Si aggrava sempre di più la situazione nello Yemen, da mesi ormai in preda a manifestazioni di protesta contro il regime di Alì Adbullah Saleh, al potere di Sana’a dal 1979. L’ultimo episodio di violenza risale a ieri, quando un commando militare ha fatto irruzione presso alcuni edifici della capitale, in mano al potente capo tribale Sadek al Ahmar, uccidendo almeno ventiquattro persone. Pare che nel conflitto a fuoco abbiano perso la vita anche quattordici soldati, portando complessivamente a trentotto il numero delle vittime. Il blitz sarebbe dovuto all’appoggio che il clan di al Ahmar avrebbe concesso alle opposizioni, che chiedono l’introduzione della democrazia. Subito dopo l’eccidio, il presidente Saleh ha dichiarato che non si farà trascinare in una guerra civile. Una puntualizzazione che stride con la realtà. La protesta, infatti, nasce in concomitanza con i subbugli nel mondo arabo e nelle prime giornate di manifestazioni anti-regime era stato lo stesso Saleh a tendere la mano agli oppositori, chiarendo di non volersi più ricandidare alle prossime presidenziali e di adoperarsi per una transizione pacifica.

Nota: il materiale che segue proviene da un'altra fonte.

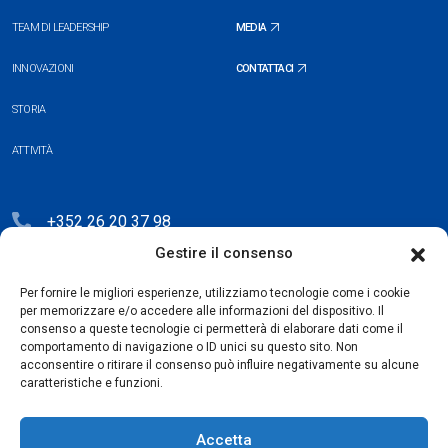
TEAM DI LEADERSHIP
MEDIA
INNOVAZIONI
CONTATTACI
STORIA
ATTIVITÀ
+352 26 20 37 98
Gestire il consenso
hello@blauberg-group.com
28, avenue Pasteur, L-2310 Luxembourg
Per fornire le migliori esperienze, utilizziamo tecnologie come i cookie
per memorizzare e/o accedere alle informazioni del dispositivo. Il
Registration: R.C.S. B222893
consenso a queste tecnologie ci permetterà di elaborare dati come il
comportamento di navigazione o ID unici su questo sito. Non
acconsentire o ritirare il consenso può influire negativamente su alcune
caratteristiche e funzioni.
Politica sulla Privacy
Accetta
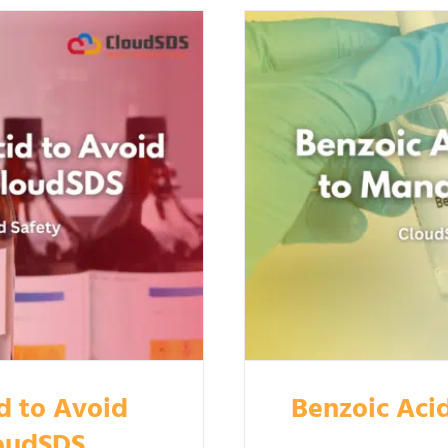
d to Avoid
Benzoic Aci
loudSDS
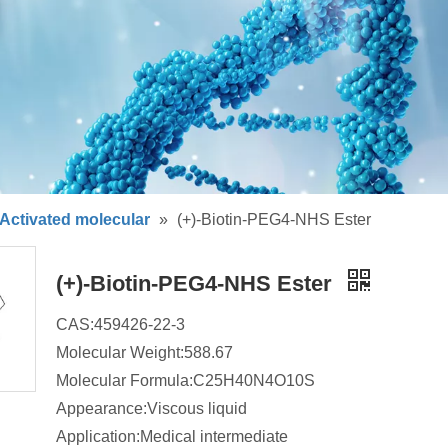
Activated molecular
»
(+)-Biotin-PEG4-NHS Ester
(+)-Biotin-PEG4-NHS Ester
CAS:459426-22-3
Molecular Weight:588.67
Molecular Formula:C25H40N4O10S
Appearance:Viscous liquid
Application:Medical intermediate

Dopo le prime settimane con toni pacifici, tuttavia, la situazione è degenerata, con vittime numerose in vari scontri con la polizia e con un Saleh che ha così tante volte cambiato opinione sul suo futuro prossimo da fare sprofondare il Paese nel caos, esacerbando gli animi delle piazze. Si è resa necessaria una mediazione da parte del consiglio degli stati del Golfo, i quali avevano proposto a Saleh un accordo che prevedeva di lasciare il potere entro due mesi, passando le insegne al vice e dando vita a nuove elezioni democratiche. Più volte il presidente yemenita ha espresso la volontà di firmare e più volte ci ha ripensato all’ultimo minuto, anche quando era stata concessa una sorte di immunità a lui e al figlio, che avrebbe impedito azioni penali per i crimini commessi in 32 anni di regime.
La scorsa settimana, l’azione clamorosa: la sede in cui i delegati di USA, Onu e gli stati del Golfo stavano discutendo i negoziati per un accordo pacifico nello Yemen è stata circondata dai militari di Sana’a, su ordine di Saleh, tanto che i diplomatici sono dovuti fuggire su un elicottero.
La sensazione è che il presidente si trovi in una sorte di stato di disperazione e che la crisi, iniziata come pacifica, stia degenerando verso una sorta di guerra civile, che ne dica o meno Saleh.